For those who don't know, Puck Daddy over at Yahoo has a running feature called "5 reasons I love hockey". Well a while back Sean Leahy asked me to write up my five reasons, and today they were published over at Puck Daddy. Check them out.


When you do, check back here, because I have something I wanted to add after the jump.

More After the Jump

First of all, I'm glad to see you've made it here. If you've successfully followed the link above, and then clicked on the body of this post you have followed a set of 2-step instructions. Which means you've passed my ultimate test of keeping the average commenter at Puck Daddy away.

My favorite part of this endevor was the throwaway comment PD had at the end:

Read more every day on the Jibblescribbits blog.

I like to think the was giving me a hard time for not writing as much, since I have one post in August. (2... this counts!)

I also wanted to expand on what I wrote over there:

Hockey sweaters: One thing I wish I had wrote about how much I love hockey sweaters is that they are the best uniforms in sports... and also the worst. I mean there's nothing quite so garrish as a monumentally bad sweater, and yet in it's ugliness it exudes a certain amount of charm, like an ugly baby. I mean look at this thing:

or this

Don't get me wrong, they are hideous, but in such a charming way that I can't help but smile when I see their pictures. And even referee's get into it.

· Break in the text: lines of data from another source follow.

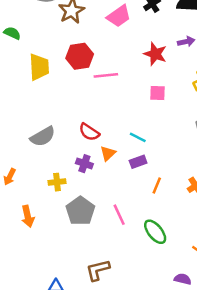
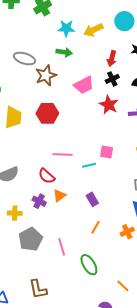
red star: (155, 54) -> (109, 105), moved
pink line: (106, 75) -> (63, 154), moved
cyan line: (138, 137) -> (89, 165), moved, turned -48
purple rectangle: (138, 162) -> (92, 199), moved, turned 72
brown L-shape: (98, 270) -> (38, 289), turned -95

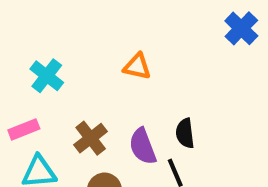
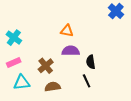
cyan cross: (47, 76) -> (14, 38), moved
purple semicircle: (143, 146) -> (71, 51), moved, turned 114

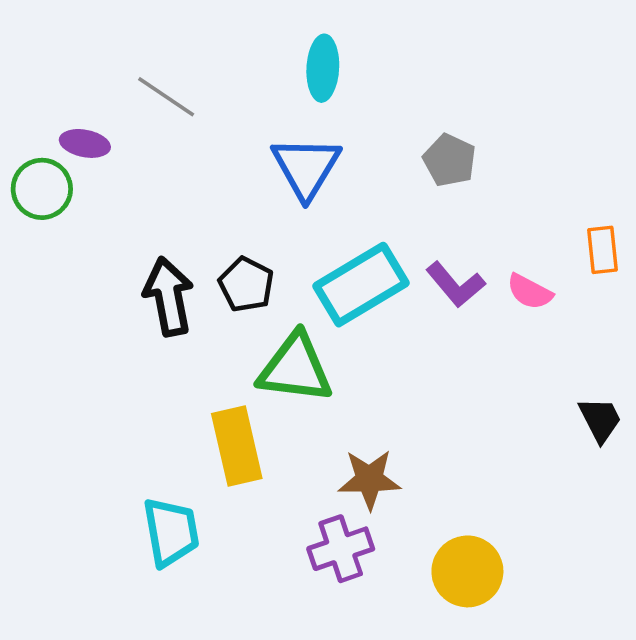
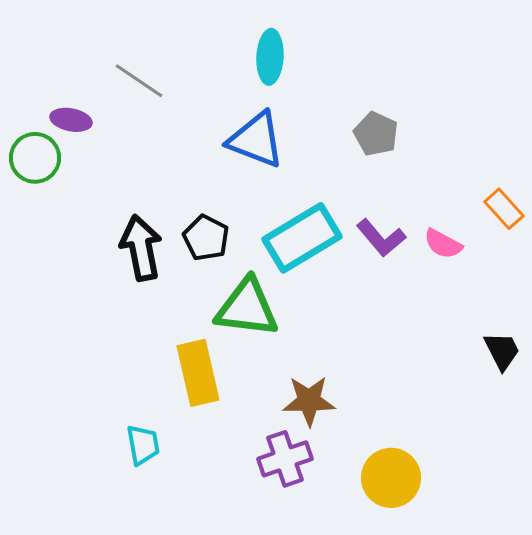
blue triangle: (306, 167) -> (256, 140), turned -40
orange rectangle: (603, 250) -> (504, 209), turned -36
cyan trapezoid: (171, 532) -> (143, 445), size x0.7

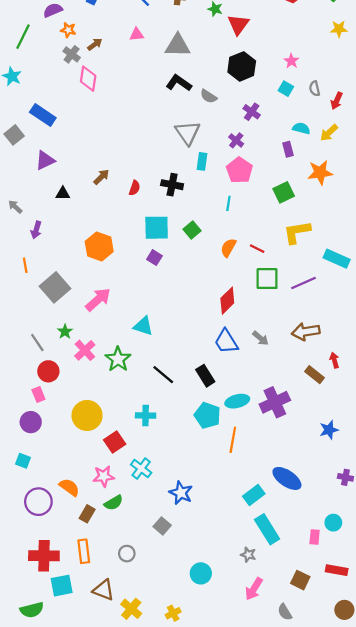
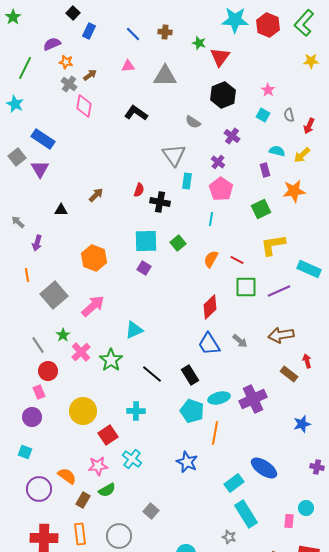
black L-shape: (179, 83) -> (136, 113), moved
purple triangle: (45, 160) -> (40, 169), moved, turned -36
red semicircle: (135, 188) -> (139, 190), moved
cyan triangle: (143, 326) -> (134, 330), turned -42
blue star: (181, 493) -> (187, 462), moved
gray circle: (127, 554) -> (119, 536), size x1.6

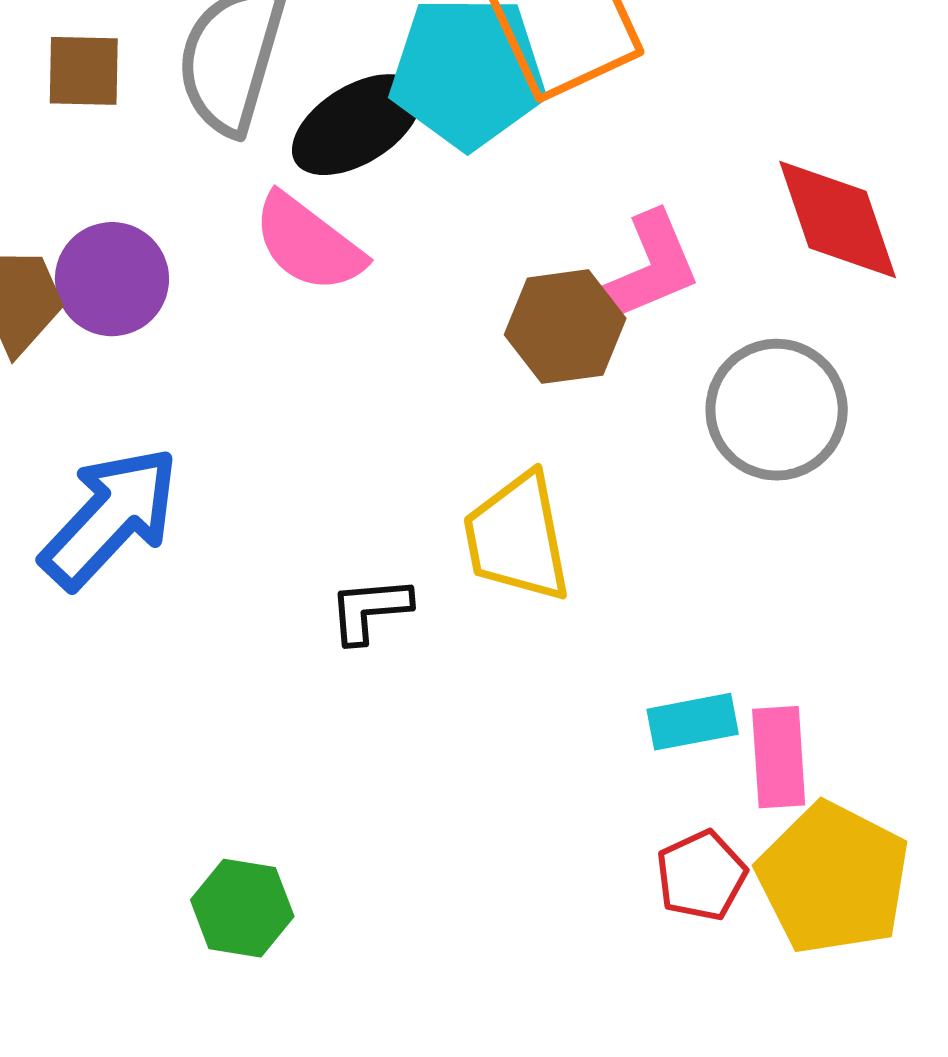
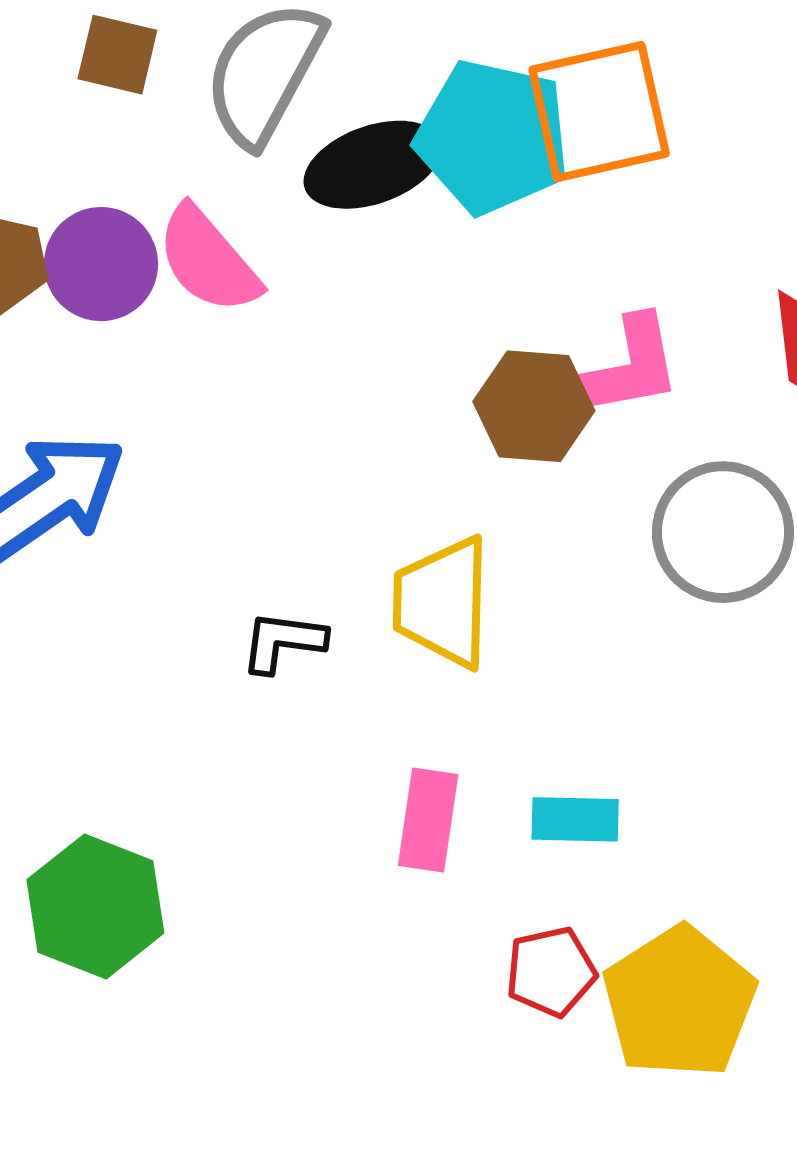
pink semicircle: (308, 243) -> (208, 260), moved
pink rectangle: (779, 757) -> (428, 820), moved
green hexagon: (242, 908) -> (95, 906), size x1.4

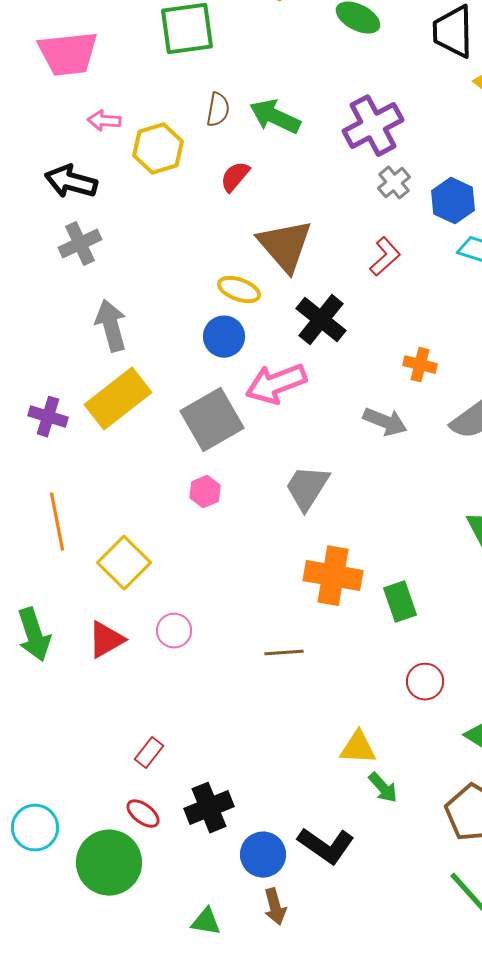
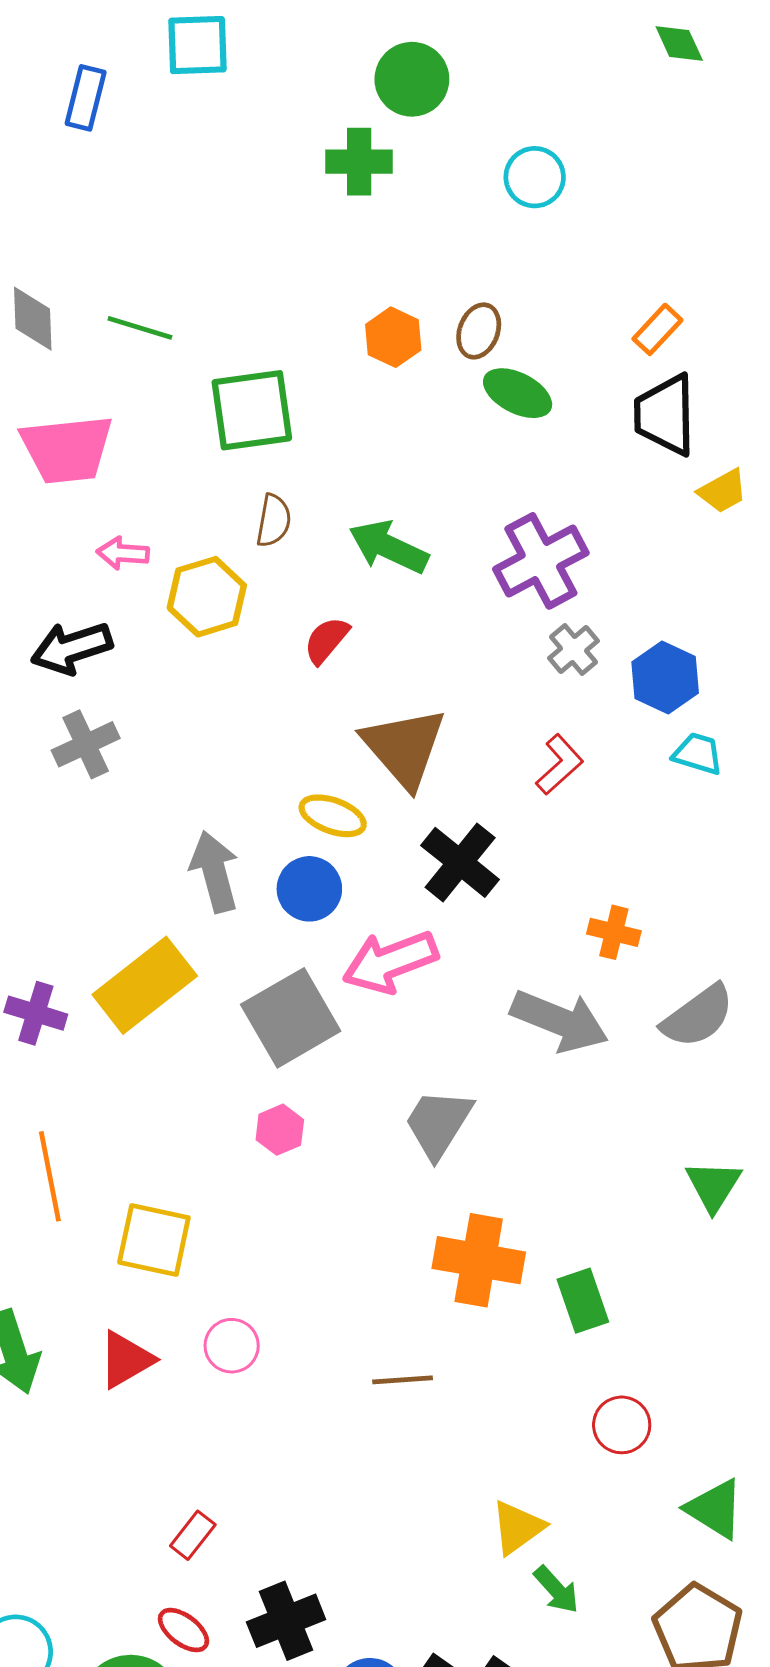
brown semicircle: (218, 110) -> (274, 521), moved
black arrow: (71, 182) -> (72, 648), turned -33
gray arrow: (111, 326) -> (215, 872), moved
gray arrow: (385, 422) -> (560, 1021), size x1.4
yellow square: (124, 563) -> (154, 1240), turned -33
yellow triangle: (358, 748) -> (518, 1527), turned -39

Preposterous. And beautiful. I mean there's something awesome to be said about a sport where the greatest player in it's history was once seen, in actual competition, wearing this:


I caught a lot of flack for taking a few completely warranted pot-shots on the Red Wings fan base. And by a lot I mean one or two guys had their panties in a bunch. The point I was making is that hockey fans can dish it out and take it and aren't whiny bitches like in a lot of other sports. College football fans think they are the king of this but if you go after their school they turn into a drama queen faster than an SEC fan can cypher gasoline. Hockey fans, for the most part, are a much more mature bunch, and realize that the key to a good rivalry is being able to take it and then dish it out. Sure there's plenty of hockey fans who can't and get all upset, but I think a higher proportion of them can take a joke.

Except Wings fans, they are a bunch of whiny girls.